Over the next few weeks, the UK’s Conservative Party members will choose their next leader and the country’s next prime minister after the field was yesterday reduced to two contestants: Rishi Sunak and Liz Truss.

The person who wins the final vote among party members in September will likely lead the Tories into the next election in two years’ time.

The campaign of the leadership contestants has had an air of detachment from reality, with candidates resorting to evasion, magical thinking, black operations and mud-slinging. A Sky News TV Conservative leadership debate was cancelled as Conservative MPs were said to be concerned about the damage the discussions were doing to the party’s image by exposing disagreements and splits.

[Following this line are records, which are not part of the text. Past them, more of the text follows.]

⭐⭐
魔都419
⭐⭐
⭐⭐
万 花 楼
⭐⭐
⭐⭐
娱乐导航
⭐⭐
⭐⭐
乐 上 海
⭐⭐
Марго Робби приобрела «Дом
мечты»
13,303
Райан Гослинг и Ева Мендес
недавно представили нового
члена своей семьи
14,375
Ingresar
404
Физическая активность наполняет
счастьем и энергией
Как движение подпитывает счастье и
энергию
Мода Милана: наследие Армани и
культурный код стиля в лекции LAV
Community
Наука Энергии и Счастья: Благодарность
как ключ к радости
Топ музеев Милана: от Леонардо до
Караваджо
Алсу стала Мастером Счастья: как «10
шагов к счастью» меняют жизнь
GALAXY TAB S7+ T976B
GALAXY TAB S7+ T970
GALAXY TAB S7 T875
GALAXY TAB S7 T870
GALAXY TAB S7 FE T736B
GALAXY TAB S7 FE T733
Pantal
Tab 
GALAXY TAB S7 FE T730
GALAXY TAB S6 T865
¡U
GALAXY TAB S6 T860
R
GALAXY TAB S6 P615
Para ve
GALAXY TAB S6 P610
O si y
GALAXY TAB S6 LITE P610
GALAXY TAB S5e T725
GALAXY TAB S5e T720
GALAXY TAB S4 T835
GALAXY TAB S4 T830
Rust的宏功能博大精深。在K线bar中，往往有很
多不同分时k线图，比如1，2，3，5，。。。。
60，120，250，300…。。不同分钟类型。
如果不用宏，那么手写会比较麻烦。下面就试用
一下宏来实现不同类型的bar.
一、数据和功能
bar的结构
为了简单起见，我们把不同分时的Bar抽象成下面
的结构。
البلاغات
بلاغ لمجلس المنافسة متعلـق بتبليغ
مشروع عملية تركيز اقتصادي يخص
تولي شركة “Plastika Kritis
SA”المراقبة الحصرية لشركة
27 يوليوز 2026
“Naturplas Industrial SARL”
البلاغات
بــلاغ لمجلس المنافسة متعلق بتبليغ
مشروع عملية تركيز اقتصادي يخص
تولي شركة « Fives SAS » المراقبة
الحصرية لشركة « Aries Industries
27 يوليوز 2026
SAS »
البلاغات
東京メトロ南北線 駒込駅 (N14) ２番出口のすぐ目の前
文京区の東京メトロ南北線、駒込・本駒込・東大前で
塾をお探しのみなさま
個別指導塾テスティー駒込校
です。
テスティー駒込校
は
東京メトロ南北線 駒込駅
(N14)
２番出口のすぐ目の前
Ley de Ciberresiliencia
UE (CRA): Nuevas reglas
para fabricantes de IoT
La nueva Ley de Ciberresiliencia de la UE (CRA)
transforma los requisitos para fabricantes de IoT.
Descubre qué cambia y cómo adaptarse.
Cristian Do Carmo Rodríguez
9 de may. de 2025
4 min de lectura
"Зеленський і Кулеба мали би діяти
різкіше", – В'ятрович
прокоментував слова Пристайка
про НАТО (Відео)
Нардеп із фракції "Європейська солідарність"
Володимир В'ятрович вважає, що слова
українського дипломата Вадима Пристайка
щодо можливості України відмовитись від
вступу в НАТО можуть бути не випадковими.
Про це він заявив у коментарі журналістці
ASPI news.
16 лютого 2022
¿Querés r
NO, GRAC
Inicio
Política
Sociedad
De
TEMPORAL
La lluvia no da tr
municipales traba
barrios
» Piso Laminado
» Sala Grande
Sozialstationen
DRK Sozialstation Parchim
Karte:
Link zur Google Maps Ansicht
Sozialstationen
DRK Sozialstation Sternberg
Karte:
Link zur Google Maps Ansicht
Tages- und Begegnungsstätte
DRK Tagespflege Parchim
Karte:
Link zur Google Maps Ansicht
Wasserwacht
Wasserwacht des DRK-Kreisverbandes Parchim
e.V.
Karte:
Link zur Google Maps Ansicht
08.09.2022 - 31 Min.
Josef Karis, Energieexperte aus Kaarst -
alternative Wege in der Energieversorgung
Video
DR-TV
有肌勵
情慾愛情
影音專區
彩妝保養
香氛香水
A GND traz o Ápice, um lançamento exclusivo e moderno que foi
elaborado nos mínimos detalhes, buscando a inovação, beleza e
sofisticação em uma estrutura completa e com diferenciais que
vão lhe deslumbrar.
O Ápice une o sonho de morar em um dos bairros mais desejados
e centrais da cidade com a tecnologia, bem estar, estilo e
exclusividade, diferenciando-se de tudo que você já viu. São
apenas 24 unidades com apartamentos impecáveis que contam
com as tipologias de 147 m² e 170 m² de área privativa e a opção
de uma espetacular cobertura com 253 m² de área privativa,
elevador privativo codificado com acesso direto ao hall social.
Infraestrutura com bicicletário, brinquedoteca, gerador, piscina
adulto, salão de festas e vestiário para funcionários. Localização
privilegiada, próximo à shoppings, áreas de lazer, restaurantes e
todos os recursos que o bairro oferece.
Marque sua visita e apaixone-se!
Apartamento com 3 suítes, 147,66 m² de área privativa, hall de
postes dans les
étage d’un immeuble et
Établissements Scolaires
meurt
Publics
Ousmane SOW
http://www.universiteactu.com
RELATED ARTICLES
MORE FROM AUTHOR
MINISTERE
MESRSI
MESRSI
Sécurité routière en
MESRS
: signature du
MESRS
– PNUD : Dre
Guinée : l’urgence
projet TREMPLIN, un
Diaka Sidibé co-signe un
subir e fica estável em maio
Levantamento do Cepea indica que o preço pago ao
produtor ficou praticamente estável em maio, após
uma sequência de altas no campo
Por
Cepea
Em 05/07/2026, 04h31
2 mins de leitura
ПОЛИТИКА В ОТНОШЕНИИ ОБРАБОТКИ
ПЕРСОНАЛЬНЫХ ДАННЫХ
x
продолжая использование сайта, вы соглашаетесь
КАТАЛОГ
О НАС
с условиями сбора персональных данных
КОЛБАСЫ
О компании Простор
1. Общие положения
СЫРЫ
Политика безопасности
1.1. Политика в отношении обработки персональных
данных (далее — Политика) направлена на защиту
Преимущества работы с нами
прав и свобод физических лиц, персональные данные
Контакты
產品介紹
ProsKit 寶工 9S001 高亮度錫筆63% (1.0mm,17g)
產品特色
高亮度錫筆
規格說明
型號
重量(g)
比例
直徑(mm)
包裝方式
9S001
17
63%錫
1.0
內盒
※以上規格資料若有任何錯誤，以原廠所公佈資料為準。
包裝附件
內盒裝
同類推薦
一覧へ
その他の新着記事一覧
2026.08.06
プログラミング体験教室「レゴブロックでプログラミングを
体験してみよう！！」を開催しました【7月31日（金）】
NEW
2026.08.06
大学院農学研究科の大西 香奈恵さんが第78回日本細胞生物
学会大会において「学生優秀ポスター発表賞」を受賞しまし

The battle for No. 10 Downing Street has, so far, been disappointing. Many Britons still look forward to the UK thriving after Brexit and now to dealing successfully with the threats of spiralling energy and food costs. High persistent inflation is causing misery to households who despair about the lack of serious political debate on how the country needs to address its current social and economic challenges.

All candidates played the nostalgia card claiming they are loyal to Margaret Thatcher’s political legacy. Yet, today the UK’s economic challenges are very different from those when Thatcher was prime minister. For instance, the UK’s gross domestic product per head is 11 per cent behind that of Germany. This is worse than the six per cent gap before the financial crisis a decade ago.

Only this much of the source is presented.